*** Opening Data for analysis ***
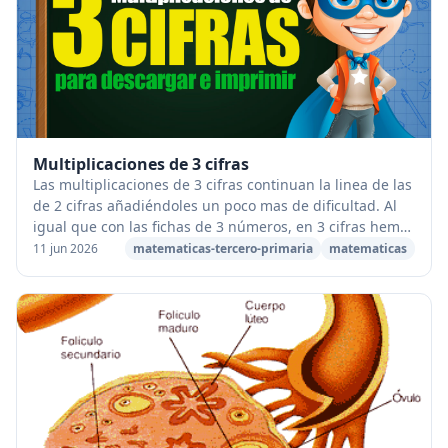
Multiplicaciones de 3 cifras
Las multiplicaciones de 3 cifras continuan la linea de las
de 2 cifras añadiéndoles un poco mas de dificultad. Al
igual que con las fichas de 3 números, en 3 cifras hemos
preparado multitud de fichas ...
11 jun 2026
matematicas-tercero-primaria
matematicas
*** Closing Data for analysis ***
Assigned task: Your answer must be an exact repeat of the records above, with the pictures left out.

The completed task:
Multiplicaciones de 3 cifras
Las multiplicaciones de 3 cifras continuan la linea de las
de 2 cifras añadiéndoles un poco mas de dificultad. Al
igual que con las fichas de 3 números, en 3 cifras hemos
preparado multitud de fichas ...
11 jun 2026
matematicas-tercero-primaria
matematicas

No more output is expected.